Because the parties agreed that “Soderberg did not expressly assume the risk of being hit by Anderson,” the Supreme Court wrote, “the issue is whether she assumed the risk by implication.”
The Court noted that it had considered the applicability of the doctrine of implied assumption of risk in previous sports-related cases.
In one involving a spectator who was hit by fly ball at a baseball game, for instance, the Court “rejected the proposition that spectators assume the risk of injury if seated behind the protective screen between home plate and the grandstand.” In that case it determined the baseball club was responsible for providing a sufficiently sized screen to protect spectators in vulnerable areas. On the other hand, it also previously determined that baseball fans sitting outside the screen-protected viewing areas do assume the risk of injury inherent in the sport.
Regarding the doctrine of implied primary assumption of risk and flying golf balls, the Supreme Court made a distinction between tournament play and recreational play. It held in one case that, while there is “inherent danger” of spectator injury from flying golf balls at golf tournaments, claims of negligence arising out of recreational golfing injuries “are not barred by the doctrine.” That’s because if a recreational “golfer knows that another person is in the zone of danger, the golfer should either give the other a warning or desist from striking the ball,” the Court said.
In the case of injuries sustained in recreational ice skating, the Court determined that there is an inherent risk of participating in the sport, but recognized that reckless or inept skating that causes injury to another party would not be exempt from negligence claims.
With the negligence question in mind, the Supreme Court in Soderberg declined to “extend the doctrine of implied primary assumption of risk to recreational downhill skiing and snowboarding. To do so would relieve skiers and snowboarders (collectively, ‘skiers’) of any duty of care owed to others while engaged in their activity.”
The Court cited three reasons for its decision.
One is that while skiers sometimes do collide with each other, such occurrences are not all that common. The Court stated that the “record does not substantiate that injurious collisions between skiers are so frequent and damaging that they must be considered inherent in the sport.” Plus, the Court said, the risk of collisions can be reduced through “common sense and personal awareness” on the slopes.
The second reason the Court cited for not extending the doctrine to skiing and snowboarding is simply that it was “loathe” to extend it to an additional activity. In reaching that conclusion, the Court recognized the national trend toward limiting or abolishing the doctrine of implied primary assumption of risk.

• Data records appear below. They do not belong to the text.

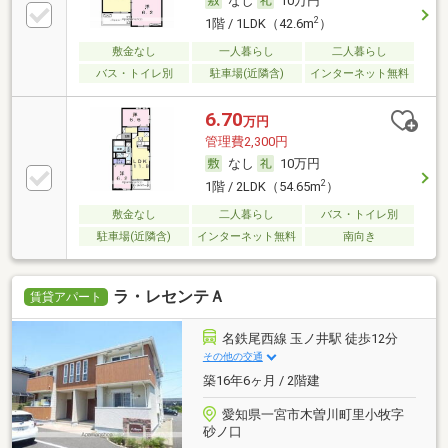
なし
10万円
2
1階 / 1LDK（42.6m
）
敷金なし
一人暮らし
二人暮らし
バス・トイレ別
駐車場(近隣含)
インターネット無料
6.70
万円
管理費2,300円
なし
10万円
2
1階 / 2LDK（54.65m
）
敷金なし
二人暮らし
バス・トイレ別
駐車場(近隣含)
インターネット無料
南向き
ラ・レセンテＡ
賃貸アパート
名鉄尾西線 玉ノ井駅 徒歩12分
その他の交通
築16年6ヶ月 / 2階建
愛知県一宮市木曽川町里小牧字
砂ノ口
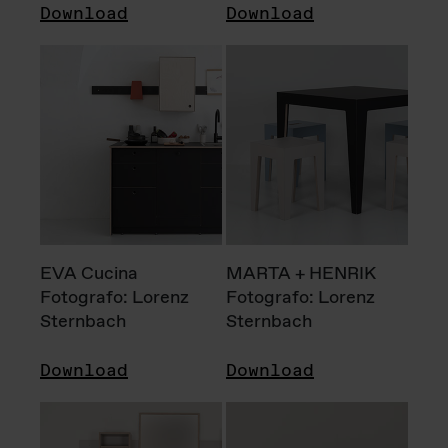
Download
Download
EVA Cucina
MARTA + HENRIK
Fotografo: Lorenz
Fotografo: Lorenz
Sternbach
Sternbach
Download
Download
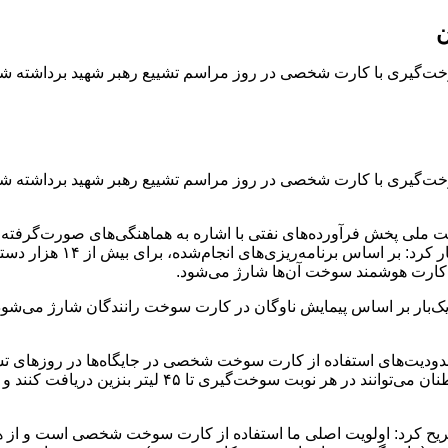
لی پخش فرآورده‌های نفتی با اشاره به هماهنگی‌های صورت‌گرفته با
سوخت ناوگان اتوبوسرانی برو
د: این سهمیه علاوه بر سهمیه عملکردی است که هر ۱۵ روز یک‌بار بر اساس پیمایش ناوگان در کارت س
سوخت‌گیری با کارت شخصی برداشته شده است؛ به طوری که هم
کرد: اولویت اصلی ما استفاده از کارت سوخت شخصی است و از هم‌وطن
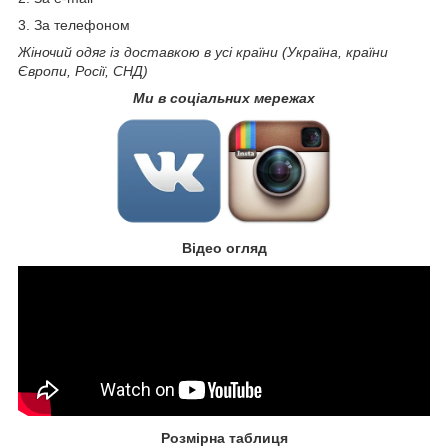
3. За телефоном
Жіночий одяг із доставкою в усі країни (Україна, країни
Європи, Росії, СНД)
Ми в соціальних мережах
Відео огляд
Розмірна таблиця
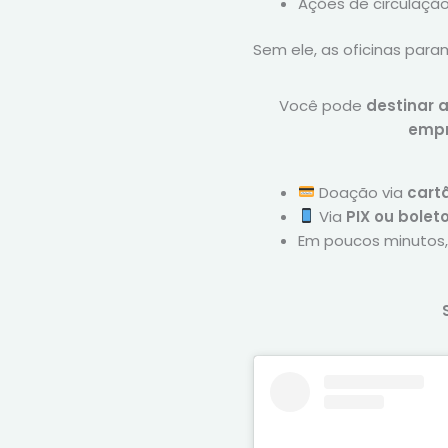
Ações de circulação
Sem ele, as oficinas param
Você pode
destinar 
empr
Doação via
cartã
Via
PIX ou bolet
Em poucos minutos, 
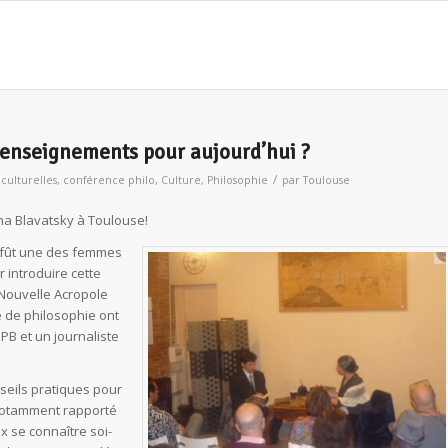
s enseignements pour aujourd’hui ?
/
 culturelles
,
conférence philo
,
Culture
,
Philosophie
par
Toulouse
na Blavatsky à Toulouse!
 fût une des femmes
 introduire cette
Nouvelle Acropole
 de philosophie ont
PB et un journaliste
seils pratiques pour
 notamment rapporté
x se connaître soi-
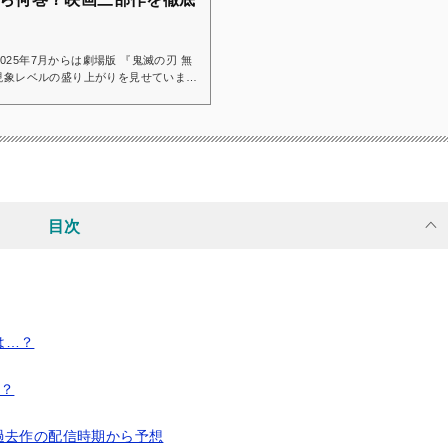
25年7月からは劇場版 『鬼滅の刃 無
会現象レベルの盛り上がりを見せていま
こまでアニメ化されるの？」と疑問に思
は、原作との対応範囲を解説しつつ、現
した。eBookJapanならクーポン
滅の刃』を無料で試し読み...
目次
は…？
は？
過去作の配信時期から予想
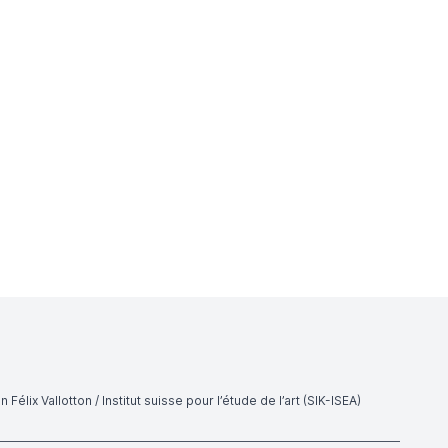
 Félix Vallotton / Institut suisse pour l’étude de l’art (SIK-ISEA)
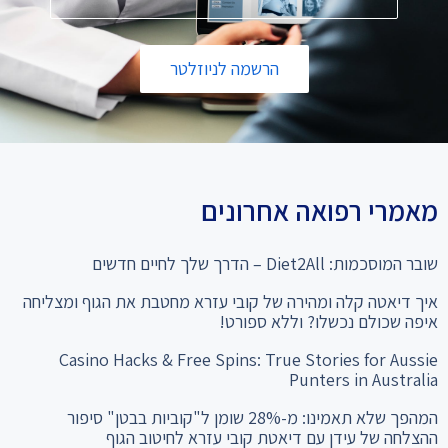
הרשמה לניוזלטר
מאמרי רפואה אחרונים
שובר המוסכמות: Diet2All – הדרך שלך לחיים חדשים
איך דיאטה קלה ומהירה של קובי עזרא מחטבת את הגוף ומצליחה
איפה שכולם נכשלו? וללא ספורט!
Casino Hacks & Free Spins: True Stories for Aussie
Punters in Australia
המהפך שלא תאמינו: מ-28% שומן ל"קוביות בבטן" סיפור
ההצלחה של עידן עם דיאטת קובי עזרא לחיטוב הגוף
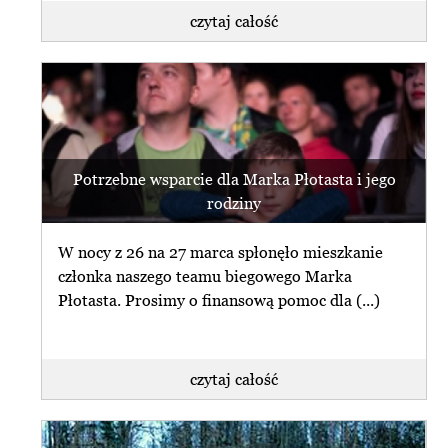
czytaj całość
Potrzebne wsparcie dla Marka Płotasta i jego
rodziny
W nocy z 26 na 27 marca spłonęło mieszkanie
członka naszego teamu biegowego Marka
Płotasta. Prosimy o finansową pomoc dla (...)
czytaj całość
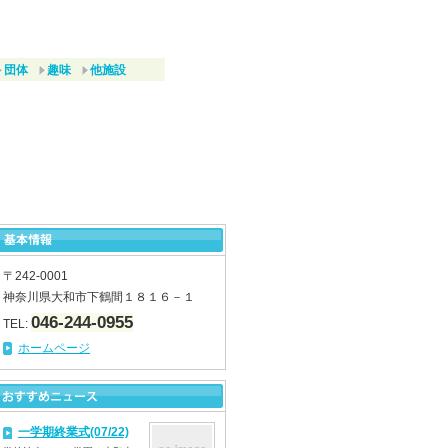
団体
趣味
他施設
〒242-0001
神奈川県大和市下鶴間１８１６－１
046-244-0955
TEL:
ホームページ
一学期終業式(07/22)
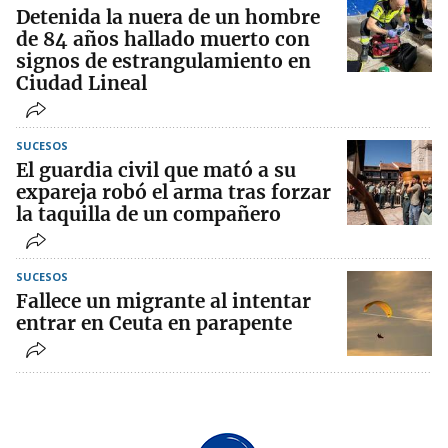
Detenida la nuera de un hombre
de 84 años hallado muerto con
signos de estrangulamiento en
Ciudad Lineal
SUCESOS
El guardia civil que mató a su
expareja robó el arma tras forzar
la taquilla de un compañero
SUCESOS
Fallece un migrante al intentar
entrar en Ceuta en parapente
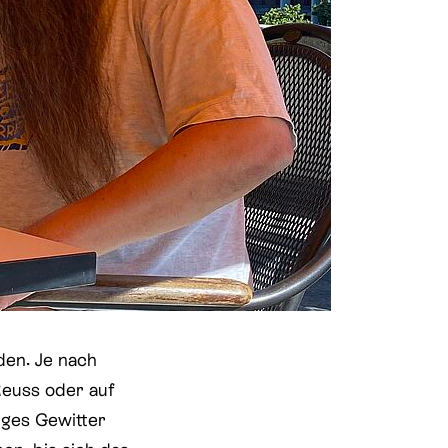
den. Je nach
Reuss oder auf
iges Gewitter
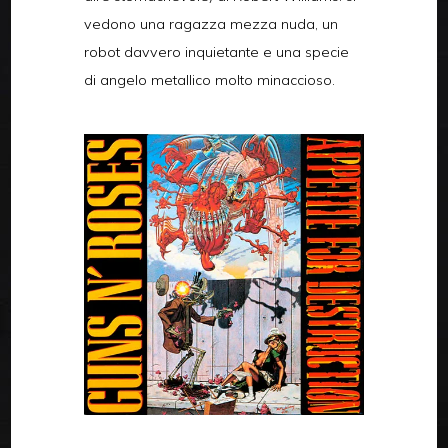
vedono una ragazza mezza nuda, un
robot davvero inquietante e una specie
di angelo metallico molto minaccioso.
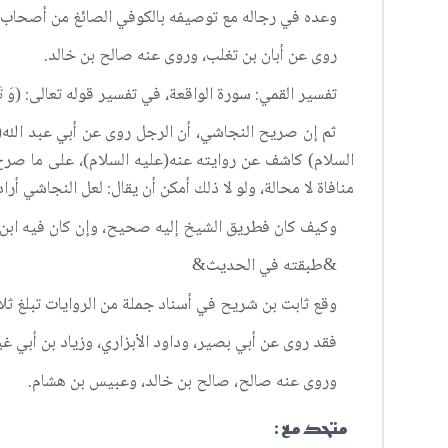
وعده في رجاله مع توصيفه بالكوفي الصائغ من أصحاب الصادق(عليه السلام) (٣)، وفي من لم يرو عنهم(عليهم السلام) (
روى عن أبان بن تغلب، وروى عنه صالح بن خالد.
تفسير القمي: سورة الواقعة، في تفسير قوله تعالى: (وَ تَجْعَلُونَ ر
ثم إن صريح النجاشي، أن الرجل روى عن أبي عبد الله(
السلام) كاشف عن روايته عنه(عليه السلام)، على ما صرح
منافاة لا محالة، ولو لا ذلك أمكن أن يقال: لعل النجاشي أر
وكيف كان فطريق الشيخ إليه صحيح، وإن كان فيه ابن 
&طبقته في الحديث&
وقع ثابت بن شريح في أسناد جملة من الروايات تبلغ ثلا
فقد روى عن أبي بصير، وداود الأبزاري، وزياد بن أبي غي
وروى عنه صالح، صالح بن خالد، وعبيس بن هشام.
متحد مع :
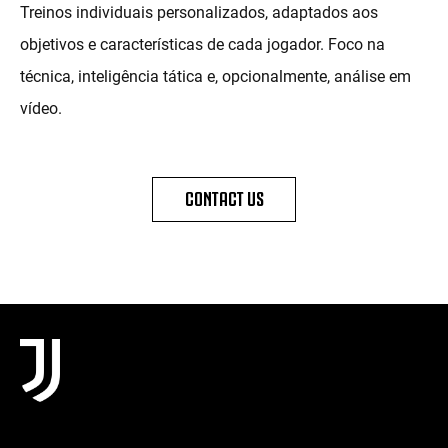
Treinos individuais personalizados, adaptados aos
objetivos e características de cada jogador. Foco na
técnica, inteligência tática e, opcionalmente, análise em
vídeo.
CONTACT US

Finally, the court rejected the notion that not applying the implied primary assumption of risk doctrine to recreational downhill sports would deter Minnesotans “from vigorously participating and ski operators will be adversely affected.” There’s no record to suggest that “the prospect of negligent patrons being held liable chills participation in skiing and snowboarding,” the Court said.
The Court, therefore, upheld the appeals court’s reversal and remand of the case, albeit for different reasons.